4.1.1. Evaluation of the MNDBI

Figure 10 shows the delineated MNDBI maps for the Hong Kong and Dhaka datasets. The highest values indicate bare land and the lowest values indicate water. The intermediate values indicate impervious areas and vegetation.
Figure 11 presents the evaluation results of the MNDBI for the Hong Kong dataset. As illustrated in Figure 11a, the impervious and bare land are integrated and the spectral mean difference is not significant; thus, the NDBI is not good enough to separate impervious and bare land. However, the NDBI clearly separates natural features such as vegetation and water from other types of land cover. Figure 11c indicates that, to some extent, the NDBLI can separate bare land from impervious areas but complete separation is still a challenge. As large numbers of areas of impervious and bare land have similar reflectance values, there is a high degree of misclassification of these types, as shown in Figure 11d.

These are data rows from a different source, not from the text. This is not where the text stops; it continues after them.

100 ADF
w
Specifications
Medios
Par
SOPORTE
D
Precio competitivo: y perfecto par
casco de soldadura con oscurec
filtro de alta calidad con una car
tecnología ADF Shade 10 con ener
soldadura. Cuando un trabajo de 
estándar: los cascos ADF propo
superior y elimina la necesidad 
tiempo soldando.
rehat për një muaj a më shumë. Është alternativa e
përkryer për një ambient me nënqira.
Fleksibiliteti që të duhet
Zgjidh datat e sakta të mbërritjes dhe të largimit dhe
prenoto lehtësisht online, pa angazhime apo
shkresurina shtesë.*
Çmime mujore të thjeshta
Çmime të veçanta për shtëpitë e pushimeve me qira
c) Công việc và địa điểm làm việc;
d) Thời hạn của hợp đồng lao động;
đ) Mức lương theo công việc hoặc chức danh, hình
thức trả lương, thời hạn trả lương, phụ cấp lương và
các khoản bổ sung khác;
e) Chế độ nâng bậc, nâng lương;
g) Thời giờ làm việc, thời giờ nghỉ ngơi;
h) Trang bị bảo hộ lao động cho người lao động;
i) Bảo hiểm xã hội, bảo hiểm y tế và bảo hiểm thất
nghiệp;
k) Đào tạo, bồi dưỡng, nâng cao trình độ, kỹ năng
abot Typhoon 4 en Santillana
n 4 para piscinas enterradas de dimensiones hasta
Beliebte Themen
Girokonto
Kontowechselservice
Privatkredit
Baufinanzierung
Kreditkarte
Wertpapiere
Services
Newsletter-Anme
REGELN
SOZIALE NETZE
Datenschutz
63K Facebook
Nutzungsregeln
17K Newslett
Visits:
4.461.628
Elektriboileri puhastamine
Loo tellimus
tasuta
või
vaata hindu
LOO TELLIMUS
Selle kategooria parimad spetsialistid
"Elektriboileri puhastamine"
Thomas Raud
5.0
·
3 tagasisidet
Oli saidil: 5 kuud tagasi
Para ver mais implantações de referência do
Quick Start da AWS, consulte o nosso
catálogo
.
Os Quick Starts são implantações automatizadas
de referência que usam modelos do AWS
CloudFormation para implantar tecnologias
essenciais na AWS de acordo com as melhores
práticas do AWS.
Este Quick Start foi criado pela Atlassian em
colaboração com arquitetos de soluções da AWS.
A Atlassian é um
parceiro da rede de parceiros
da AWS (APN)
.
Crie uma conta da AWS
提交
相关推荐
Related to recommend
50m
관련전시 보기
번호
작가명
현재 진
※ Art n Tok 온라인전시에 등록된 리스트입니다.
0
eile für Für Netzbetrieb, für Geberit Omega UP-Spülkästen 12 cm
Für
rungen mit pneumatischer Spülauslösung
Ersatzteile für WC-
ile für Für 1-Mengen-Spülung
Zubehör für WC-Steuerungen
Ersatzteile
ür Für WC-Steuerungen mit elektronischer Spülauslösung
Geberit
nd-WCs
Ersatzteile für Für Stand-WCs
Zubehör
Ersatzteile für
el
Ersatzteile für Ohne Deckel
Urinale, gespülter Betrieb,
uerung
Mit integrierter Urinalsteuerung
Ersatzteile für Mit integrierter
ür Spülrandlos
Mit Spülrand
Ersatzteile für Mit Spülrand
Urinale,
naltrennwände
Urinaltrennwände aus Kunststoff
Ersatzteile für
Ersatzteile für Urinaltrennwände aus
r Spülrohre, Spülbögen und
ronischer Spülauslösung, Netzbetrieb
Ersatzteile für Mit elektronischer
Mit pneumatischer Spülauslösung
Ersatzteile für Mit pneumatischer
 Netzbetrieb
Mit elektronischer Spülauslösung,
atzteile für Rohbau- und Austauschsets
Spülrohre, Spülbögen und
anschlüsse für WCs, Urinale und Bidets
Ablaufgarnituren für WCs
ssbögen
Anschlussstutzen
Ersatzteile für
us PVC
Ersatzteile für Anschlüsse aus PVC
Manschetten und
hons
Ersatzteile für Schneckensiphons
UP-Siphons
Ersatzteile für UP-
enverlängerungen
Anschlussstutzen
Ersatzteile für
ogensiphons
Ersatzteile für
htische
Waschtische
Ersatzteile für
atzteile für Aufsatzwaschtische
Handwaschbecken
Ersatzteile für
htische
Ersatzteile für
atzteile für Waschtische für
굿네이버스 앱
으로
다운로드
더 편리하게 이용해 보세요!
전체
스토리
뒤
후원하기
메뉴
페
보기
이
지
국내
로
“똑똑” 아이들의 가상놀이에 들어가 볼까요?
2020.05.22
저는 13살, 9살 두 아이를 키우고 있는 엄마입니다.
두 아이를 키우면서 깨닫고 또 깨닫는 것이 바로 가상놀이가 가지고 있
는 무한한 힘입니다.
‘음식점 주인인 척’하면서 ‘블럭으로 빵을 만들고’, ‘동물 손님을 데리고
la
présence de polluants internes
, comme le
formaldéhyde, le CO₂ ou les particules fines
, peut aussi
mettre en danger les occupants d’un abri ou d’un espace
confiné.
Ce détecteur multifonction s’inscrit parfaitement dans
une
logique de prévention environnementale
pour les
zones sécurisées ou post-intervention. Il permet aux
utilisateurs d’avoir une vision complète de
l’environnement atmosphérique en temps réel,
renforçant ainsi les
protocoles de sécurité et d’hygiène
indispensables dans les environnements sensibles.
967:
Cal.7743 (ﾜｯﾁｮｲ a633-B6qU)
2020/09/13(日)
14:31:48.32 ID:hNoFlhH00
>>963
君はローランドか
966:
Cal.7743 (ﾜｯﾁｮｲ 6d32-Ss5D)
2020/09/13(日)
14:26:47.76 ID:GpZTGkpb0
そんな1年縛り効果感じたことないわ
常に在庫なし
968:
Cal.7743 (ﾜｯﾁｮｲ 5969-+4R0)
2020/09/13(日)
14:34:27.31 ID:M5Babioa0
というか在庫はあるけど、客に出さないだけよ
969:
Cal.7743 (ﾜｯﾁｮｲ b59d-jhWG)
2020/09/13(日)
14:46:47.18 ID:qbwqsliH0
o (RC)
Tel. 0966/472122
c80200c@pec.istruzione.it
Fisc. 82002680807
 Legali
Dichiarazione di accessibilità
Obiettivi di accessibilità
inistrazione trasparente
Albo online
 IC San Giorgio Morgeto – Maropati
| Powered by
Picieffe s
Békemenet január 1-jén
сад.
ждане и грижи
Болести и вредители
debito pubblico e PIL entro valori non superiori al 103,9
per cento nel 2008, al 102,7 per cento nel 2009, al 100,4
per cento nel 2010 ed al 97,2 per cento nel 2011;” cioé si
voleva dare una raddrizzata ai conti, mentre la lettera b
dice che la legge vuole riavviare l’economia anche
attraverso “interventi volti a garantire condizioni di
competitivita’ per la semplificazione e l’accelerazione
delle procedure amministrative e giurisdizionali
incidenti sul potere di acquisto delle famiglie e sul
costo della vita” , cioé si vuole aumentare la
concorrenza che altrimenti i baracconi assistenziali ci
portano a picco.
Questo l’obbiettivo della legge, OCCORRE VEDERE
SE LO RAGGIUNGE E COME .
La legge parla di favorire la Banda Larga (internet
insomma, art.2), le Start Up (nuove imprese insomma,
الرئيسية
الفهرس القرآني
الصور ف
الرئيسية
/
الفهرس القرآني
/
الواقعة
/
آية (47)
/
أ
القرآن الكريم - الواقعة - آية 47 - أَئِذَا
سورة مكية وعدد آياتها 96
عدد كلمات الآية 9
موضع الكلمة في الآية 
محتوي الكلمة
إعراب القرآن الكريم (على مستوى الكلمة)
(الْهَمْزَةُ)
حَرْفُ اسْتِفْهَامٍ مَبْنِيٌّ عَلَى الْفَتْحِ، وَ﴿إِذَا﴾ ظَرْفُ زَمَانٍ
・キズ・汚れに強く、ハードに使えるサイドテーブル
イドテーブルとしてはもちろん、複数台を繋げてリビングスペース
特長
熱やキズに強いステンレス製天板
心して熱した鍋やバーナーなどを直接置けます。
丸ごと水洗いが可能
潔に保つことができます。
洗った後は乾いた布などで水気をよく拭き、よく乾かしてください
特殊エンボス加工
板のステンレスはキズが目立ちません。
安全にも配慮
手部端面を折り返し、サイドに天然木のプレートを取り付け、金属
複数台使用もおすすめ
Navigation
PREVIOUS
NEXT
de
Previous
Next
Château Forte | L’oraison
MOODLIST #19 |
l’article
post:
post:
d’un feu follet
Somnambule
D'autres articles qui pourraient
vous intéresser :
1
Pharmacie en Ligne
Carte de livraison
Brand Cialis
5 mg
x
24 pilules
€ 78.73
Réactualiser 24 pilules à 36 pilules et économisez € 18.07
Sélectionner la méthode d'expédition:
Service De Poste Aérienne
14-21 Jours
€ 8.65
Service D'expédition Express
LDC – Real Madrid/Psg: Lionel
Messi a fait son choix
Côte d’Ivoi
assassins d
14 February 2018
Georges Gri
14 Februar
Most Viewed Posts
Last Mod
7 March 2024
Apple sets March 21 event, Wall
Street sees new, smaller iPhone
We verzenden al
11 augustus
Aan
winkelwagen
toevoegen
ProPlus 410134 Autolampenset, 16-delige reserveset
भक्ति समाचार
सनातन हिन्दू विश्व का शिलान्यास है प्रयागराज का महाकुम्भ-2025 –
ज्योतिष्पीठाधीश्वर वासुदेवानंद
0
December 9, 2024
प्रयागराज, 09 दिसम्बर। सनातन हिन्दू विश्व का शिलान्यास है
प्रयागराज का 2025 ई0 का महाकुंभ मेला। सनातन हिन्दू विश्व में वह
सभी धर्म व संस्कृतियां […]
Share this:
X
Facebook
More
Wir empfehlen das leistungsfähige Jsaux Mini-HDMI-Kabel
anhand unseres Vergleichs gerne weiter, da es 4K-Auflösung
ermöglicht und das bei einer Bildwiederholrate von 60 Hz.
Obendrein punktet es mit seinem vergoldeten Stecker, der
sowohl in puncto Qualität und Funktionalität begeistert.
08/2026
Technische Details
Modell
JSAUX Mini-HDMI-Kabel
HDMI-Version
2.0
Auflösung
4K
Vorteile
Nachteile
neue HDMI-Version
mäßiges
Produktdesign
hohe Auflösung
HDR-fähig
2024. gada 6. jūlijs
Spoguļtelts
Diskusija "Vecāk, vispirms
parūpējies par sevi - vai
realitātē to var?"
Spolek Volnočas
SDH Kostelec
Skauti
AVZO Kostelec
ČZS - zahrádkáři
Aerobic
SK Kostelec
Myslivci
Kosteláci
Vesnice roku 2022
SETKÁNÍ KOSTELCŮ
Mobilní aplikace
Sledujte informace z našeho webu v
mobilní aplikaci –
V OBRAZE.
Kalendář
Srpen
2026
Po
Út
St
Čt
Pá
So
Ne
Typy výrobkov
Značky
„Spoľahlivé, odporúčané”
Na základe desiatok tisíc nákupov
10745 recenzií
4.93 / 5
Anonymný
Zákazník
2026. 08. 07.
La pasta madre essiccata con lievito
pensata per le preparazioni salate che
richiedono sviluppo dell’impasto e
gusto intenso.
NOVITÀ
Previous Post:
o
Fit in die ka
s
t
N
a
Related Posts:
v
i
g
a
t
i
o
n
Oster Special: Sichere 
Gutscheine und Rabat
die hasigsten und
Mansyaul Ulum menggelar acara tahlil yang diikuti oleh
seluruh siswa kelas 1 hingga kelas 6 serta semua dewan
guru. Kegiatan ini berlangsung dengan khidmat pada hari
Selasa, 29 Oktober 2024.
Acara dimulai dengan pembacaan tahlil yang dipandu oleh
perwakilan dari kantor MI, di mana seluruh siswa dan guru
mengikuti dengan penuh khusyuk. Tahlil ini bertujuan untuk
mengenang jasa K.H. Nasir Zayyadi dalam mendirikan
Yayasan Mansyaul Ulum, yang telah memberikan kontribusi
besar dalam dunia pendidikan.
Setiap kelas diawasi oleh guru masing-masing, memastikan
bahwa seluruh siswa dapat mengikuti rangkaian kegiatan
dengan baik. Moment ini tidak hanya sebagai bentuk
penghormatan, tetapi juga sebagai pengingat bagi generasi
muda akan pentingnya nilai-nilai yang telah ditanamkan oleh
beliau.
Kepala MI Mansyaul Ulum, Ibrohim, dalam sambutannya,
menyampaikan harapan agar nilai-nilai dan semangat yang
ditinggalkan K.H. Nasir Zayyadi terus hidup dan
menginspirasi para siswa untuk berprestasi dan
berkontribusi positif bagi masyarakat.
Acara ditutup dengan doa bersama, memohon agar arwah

However, Figure 11e illustrates that the MNDBI has the highest positive values for bare land and the spectral mean difference between bare land and adjacent impervious areas are significant. Thus, the MNDBI is better at separating impervious and bare land, as shown in Figure 11f.
As a further comparison, the Dhaka dataset is used to evaluate the performance of the MNDBI. The accuracy of the results is summarized in Table 4. The sensitivity analysis results indicate that the MNDBI has a better performance than the other indices. Specifically, the highest accuracy is observed for the MNDBI and the lowest for the NDBLI. The investigation confirms that the results are consistent and similar to those for the Hong Kong dataset. In summary, the proposed MNDBI is better than the other indices in separating impervious and bare land.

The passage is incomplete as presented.